Re: [PATCH] media: airspy: Guard stop_streaming() against disconnected device
From: Hans Verkuil
Date: Wed May 20 2026 - 03:00:51 EST
On 13/05/2026 07:26, Valery Borovsky wrote:
> airspy_disconnect() clears s->udev under v4l2_lock, but
> airspy_stop_streaming() unconditionally calls airspy_ctrl_msg() and
> airspy_free_stream_bufs() afterwards. If a streaming user closes the
> device after disconnect, stop_streaming() runs and dereferences the
> NULL s->udev:
>
> airspy_stop_streaming()
> airspy_ctrl_msg(s, CMD_RECEIVER_MODE, 0, 0, NULL, 0)

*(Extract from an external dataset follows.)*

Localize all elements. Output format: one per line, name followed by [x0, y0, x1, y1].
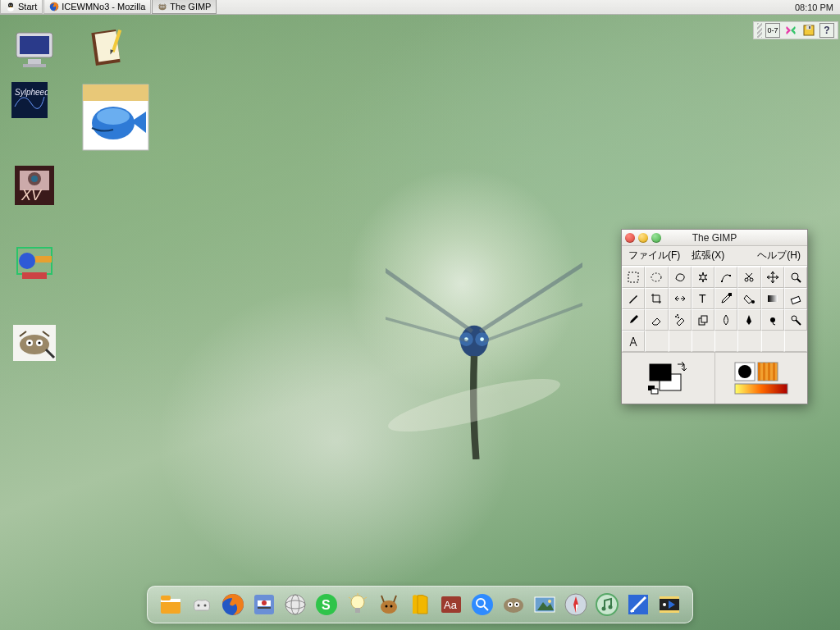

> usb_sndctrlpipe(s->udev, 0) /* NULL deref */
> airspy_free_stream_bufs(s)
> usb_free_coherent(s->udev, ...) /* NULL deref */
>
> Mirror the precedent set by sibling SDR drivers msi2500 and pwc, which
> already guard their hardware teardown block with an "if (udev)" check.
> The queued-buffer drain via airspy_cleanup_queued_bufs() must still
> run unconditionally so vb2 sees its buffers returned.
>
> Issue identified by automated review of the INV-003 series at
> https://sashiko.dev/
>
> Fixes: 634fe5033951 ("[media] airspy: AirSpy SDR driver")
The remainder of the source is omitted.